Mas Esmeralda não responde, nem volta a aparecer. João Miguel dá voltas e mais voltas ao redor da grande árvore, escava, escava, e volta a escavar… mas nada. Não encontra nenhum sinal da sua existência. Fica cansado de tanto procurar e acaba por desistir.
Subitamente, saltando vindo não se sabe de onde, o veloz Belchior aparece, agarra na caixa branca vazia, na tampa e no laçarote e volta a saltitar pelo interior de Okatonga ao som desta nova canção:

- Um, dois, três, quatro, semeada na floresta
Cinco, seis, sete, oito, uma flor muito funesta
            Nove, dez, onze, doze, com perfume de giesta

  Um, dois, três, quatro, semeada nesta banca
Cinco, seis, sete, oito, uma caixa de cor branca
            Nove, dez, onze, doze, com perfume de tamanca

  Um, dois, três, quatro, vem agora atrás de mim
Cinco, seis, sete, oito, se quiseres comer pudim
            Nove, dez, onze, doze, na festa do meu jardim

Sem pensar duas vezes, o João Miguel arranca em perseguição do coelho Belchior. Desta vez, não pode deixá-lo escapar. O animal salta e corre e avança como um louco pela floresta dentro. A sua velocidade é tanta que mesmo com botas novas e de pés sarados é difícil acompanhá-lo.
- Um, dois, três, quatro, vem agora atrás de mim
Cinco, seis, sete, oito, se quiseres comer pudim
            Nove, dez, onze, doze, na festa do meu jardim
A voz do coelho começa a soar cada vez mais ao longe, no interior escuro de Okatonga, mas o menino jura que não vai desistir. Desta vez o rápido Belchior não vai conseguir escapar. Mesmo cansado de tanta correria, mesmo ferido nas suas coxas, nos seus braços e nas mãos, mesmo sem saber onde vai cair cada passo seu, mesmo sem saber para onde está a levá-lo o peludo e cinzento Belchior, o João Miguel não para de correr. Cada vez é mais açoitado pelos galhos e ramos das árvores, pelas silvas e cardos, cada vez é mais maltratado pela densa vegetação e pelos insetos que entretanto acordaram. As suas bochechas também já estão feridas com pequenos cortes provocados por sarças afiadas. Mas nem assim o menino desiste ou abranda. Ele sabe que pior do que ficar com todas estas feridas, será ficar de novo sozinho, perdido na floresta. Belchior é agora a única hipótese que tem para saber para onde ir.
Belchior pode ser rápido, pode saltar, pode pular e avançar a toda a velocidade, mas desta vez não lhe irá conseguir escapar.

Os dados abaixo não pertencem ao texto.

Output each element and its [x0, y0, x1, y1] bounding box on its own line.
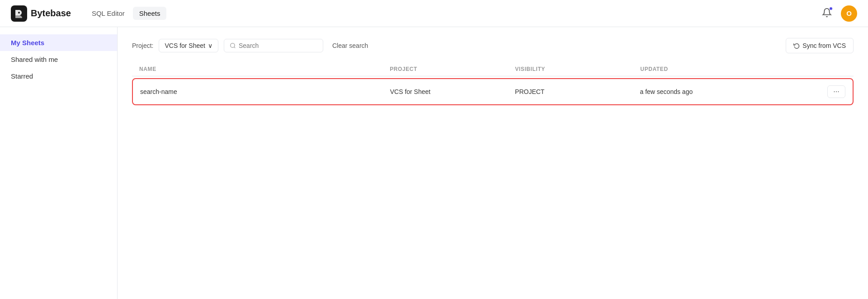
- search-box: [224, 39, 323, 52]
- sidebar-item-starred[interactable]: Starred: [0, 68, 117, 84]
- col-header-visibility: VISIBILITY: [515, 66, 640, 72]
- more-icon: ···: [833, 88, 839, 96]
- col-header-actions: [828, 66, 846, 72]
- col-header-name: NAME: [139, 66, 390, 72]
- cell-project: VCS for Sheet: [390, 88, 515, 95]
- sync-from-vcs-button[interactable]: Sync from VCS: [786, 38, 854, 53]
- cell-visibility: PROJECT: [515, 88, 640, 95]
- clear-search-button[interactable]: Clear search: [329, 40, 372, 51]
- cell-name: search-name: [140, 88, 390, 95]
- col-header-updated: UPDATED: [640, 66, 828, 72]
- sidebar-item-my-sheets[interactable]: My Sheets: [0, 34, 117, 51]
- avatar[interactable]: O: [841, 5, 857, 22]
- svg-line-3: [234, 47, 236, 48]
- bytebase-logo-icon: [11, 5, 27, 22]
- row-more-button[interactable]: ···: [827, 85, 845, 98]
- table-row[interactable]: search-name VCS for Sheet PROJECT a few …: [132, 78, 854, 105]
- search-input[interactable]: [239, 42, 317, 49]
- table-header: NAME PROJECT VISIBILITY UPDATED: [132, 62, 854, 76]
- nav-sql-editor[interactable]: SQL Editor: [85, 7, 131, 20]
- cell-updated: a few seconds ago: [640, 88, 827, 95]
- logo-text: Bytebase: [31, 8, 71, 19]
- main-content: Project: VCS for Sheet ∨ Clear search Sy…: [118, 27, 868, 299]
- project-select-value: VCS for Sheet: [165, 42, 205, 49]
- chevron-down-icon: ∨: [208, 42, 212, 49]
- project-select[interactable]: VCS for Sheet ∨: [159, 39, 218, 52]
- sync-icon: [793, 42, 800, 49]
- sync-label: Sync from VCS: [802, 42, 846, 49]
- nav-sheets[interactable]: Sheets: [133, 7, 167, 20]
- search-icon: [230, 42, 236, 49]
- header-right: O: [820, 5, 857, 22]
- sidebar: My Sheets Shared with me Starred: [0, 27, 118, 299]
- main-nav: SQL Editor Sheets: [85, 7, 167, 20]
- svg-point-1: [18, 12, 20, 14]
- notifications-button[interactable]: [820, 6, 834, 21]
- logo[interactable]: Bytebase: [11, 5, 71, 22]
- svg-point-2: [231, 43, 235, 47]
- sidebar-item-shared-with-me[interactable]: Shared with me: [0, 51, 117, 68]
- project-label: Project:: [132, 42, 153, 49]
- col-header-project: PROJECT: [390, 66, 515, 72]
- notification-dot: [829, 7, 833, 10]
- toolbar: Project: VCS for Sheet ∨ Clear search Sy…: [132, 38, 854, 53]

- Um, dois, três, quatro, semeada no jardim
Cinco, seis, sete, oito, uma flor de carmesim
            Nove, dez, onze, doze, com perfume de jasmim

. Um, dois, três, quatro, já chegámos finalmente
Cinco, seis, sete, oito, meu honrado presidente
            Nove, dez, onze, doze, eis a caixa do presente

. Um, dois, três, quatro, está aqui o Visitante
Cinco, seis, sete, oito, este menino importante
            Nove, dez, onze, doze, corre mais do que o Gigante

Sem o menino ter dado conta, a floresta abriu-se dando lugar a uma imensa clareira.
E o inimaginável espreguiça-se agora à frente dos olhos de João Miguel.